After those additions, overall funding for that single year was reduced $475 million, with $316 million directly attributable to the expiration of one-time federal aid that former Gov. Jennifer Granholm and lawmakers used to temper school funding reductions during the economic recession.
"It's been proven over and over again he's lying about that particular issue," Snyder said about Schauer Monday after an event in Clinton Township.
Still, Snyder has sidestepped questions about the education funding bill he signed on June 21, 2011.
Instead, he has focused on what the governor has direct control over — state money for education. That amount has increased $1.1 billion from the year he took office from $10.6 billion to $11.7 billion, though the vast majority of the new money — $783 million — goes toward paying a portion of retirement costs for school employees, state records show.
The governor also has blamed his predecessor for propping up school operations with the short-term federal aid — money Schauer voted for while in Congress. "Everyone knew that was short-term money. It went away," Snyder said.
New numbers, same result
Despite push-back from the governor and his allies, Schauer has not backed down from his claim that schools lost $1 billion under Snyder.

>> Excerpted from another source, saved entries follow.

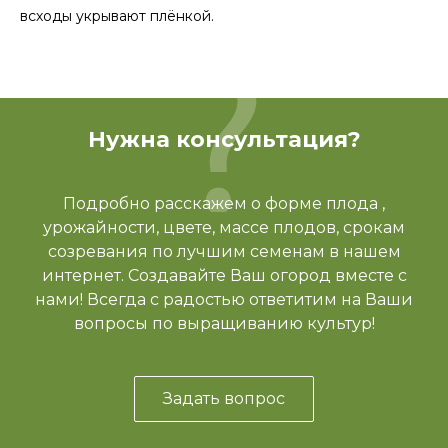
всходы укрывают плёнкой.
Нужна консультация?
Подробно расскажем о форме плода ,
урожайности, цвете, массе плодов, срокам
созревания по лучшим семенам в нашем
интернет. Создавайте Ваш огород вместе с
нами! Всегда с радостью ответитим на Ваши
вопросы по выращиванию культур!
Задать вопрос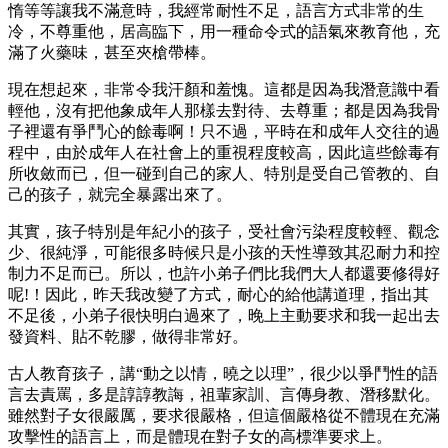
惰等等讓我不滿意時，我經常耐性不足，語言方式非常的生
冷，不尊重他，居高臨下，用一種命令式的語氣來教育他，充
滿了火藥味，甚至夾槍帶棒。
現在想起來，非常令我汗顏和羞愧。這都是因為我潛意識中看
輕他，沒有把他象成年人那樣去對待、去尊重；都是因為我骨
子裡還有爭鬥心的餘毒啊！只不過，平時在和成年人交往的過
程中，由於成年人在社會上的重視程度較高，因此這些餘毒有
所收斂而已，但一碰到自己的家人、特別是受自己管教的、自
己的孩子，就完全暴露出來了。
其實，孩子特別是年紀小的孩子，受社會污染程度較輕、觀念
少、很純淨，可能很多時候只是小孩的天性導致其忍耐力和控
制力不足而已。所以，也許小弟子們比我們大人都還要修得好
呢!！因此，昨天我改變了方式，耐心的給他講道理，指出其
不足後，小弟子很快明白過來了，晚上主動要求和我一起出去
發資料、貼不乾膠，做得非常好。
古人教育孩子，講“動之以情，曉之以理”，很少以爭鬥性的語
言去責罵，多是諄諄教誨，祖輩家訓、言傳身教、潛移默化。
雖然對子女很嚴厲，要求很嚴格，但這個嚴格從不體現在充滿
攻擊性的語言上，而是體現在對子女的高標準要求上。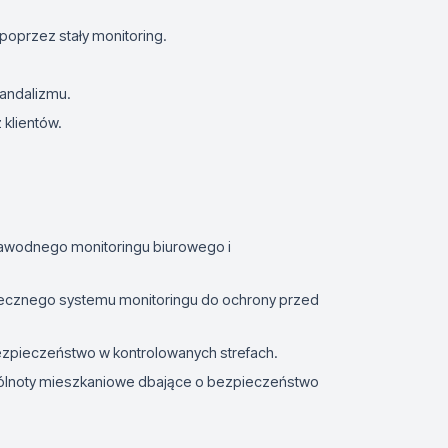
oprzez stały monitoring.
vandalizmu.
klientów.
zawodnego monitoringu biurowego i
tecznego systemu monitoringu do ochrony przed
zpieczeństwo w kontrolowanych strefach.
lnoty mieszkaniowe dbające o bezpieczeństwo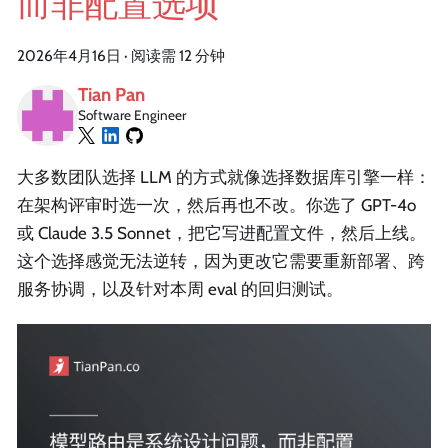
而非配置选项
2026年4月16日
·
阅读需 12 分钟
Tian Pan
Software Engineer
大多数团队选择 LLM 的方式就像选择数据库引擎一样：
在架构评审时选一次，然后再也不改。你选了 GPT-4o
或 Claude 3.5 Sonnet，把它写进配置文件，然后上线。
这个选择感觉无法逆转，因为更改它需要重新部署、跨
服务协调，以及针对本周 eval 的回归测试。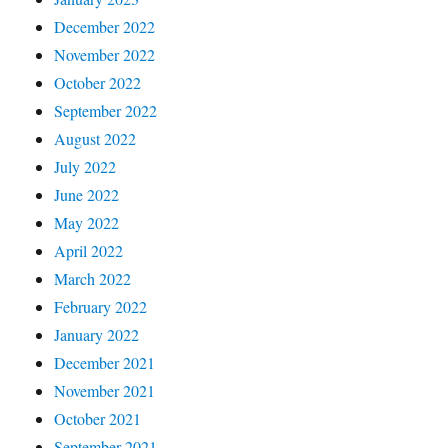
December 2022
November 2022
October 2022
September 2022
August 2022
July 2022
June 2022
May 2022
April 2022
March 2022
February 2022
January 2022
December 2021
November 2021
October 2021
September 2021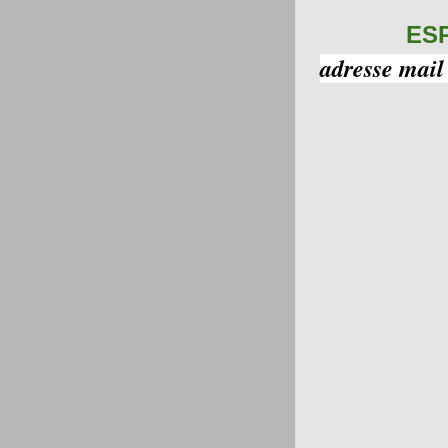
ES
adresse mail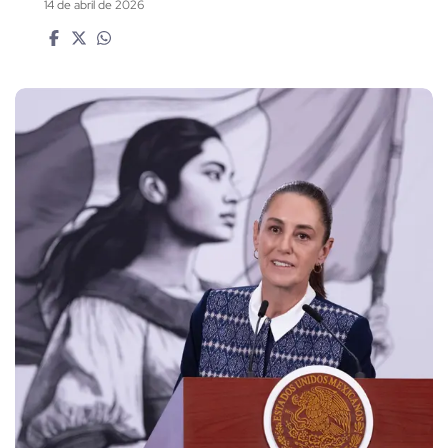
14 de abril de 2026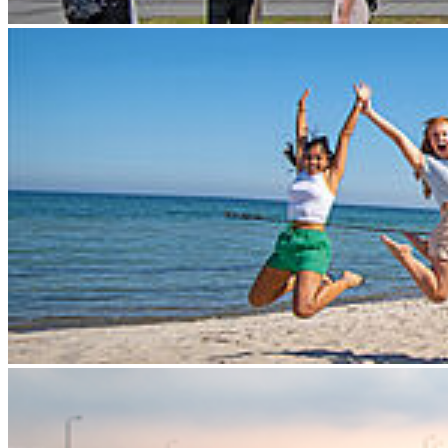
Kon­takt
Hochschule Stralsund
Zur Schwedenschanze 15
18435 Stralsund
Telefonzentrale: +49 3831 455
Zentrale Fax-Nummer: +49 3831 456 680
Allgemeine Studienberatung
Fakultät für Elektrotechnik und Informatik
Fakultät für Maschinenbau
Fakultät für Wirtschaft
Hochschulkommunikation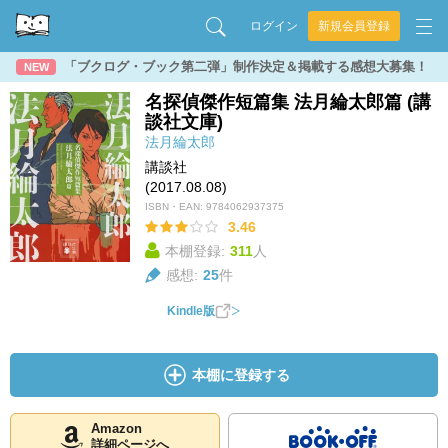
ログイン
新規会員登録
「ブクログ・ブック第二弾」制作決定＆掲載する感想大募集！
NEW
名探偵傑作短篇集 法月綸太郎篇 (講
談社文庫)
法月綸太郎
講談社
(2017.08.08)
ISBN・EAN:
9784062937375
3.46
本棚登録:
311
人
感想:
25
件
Kindle版
本棚に登録する
Amazon
詳細ページへ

But to justify his campaign rhetoric, Schauer has recently clung to a different set of numbers to arrive at the same figure.
Revenue projections in 2011 showed the state would lose at least $600 million earmarked annually for school aid from Snyder's elimination of the Michigan Business Tax — a $1.8 billion overall elimination of all taxes for 95,000 small and medium-sized businesses.
Democrats and some state budget analysts contend the business tax revenue for schools could have been used to make up for lost federal funds if Snyder and lawmakers had not eliminated the tax.
"If we would have used all of the money in the School Aid Fund that was there, there would have been zero cuts to education," said state Rep. Brandon Dillon, D-Grand Rapids. "This was a conscious choice the governor made. He had to drain money out of the School Aid Fund to pay for the corporate tax cut."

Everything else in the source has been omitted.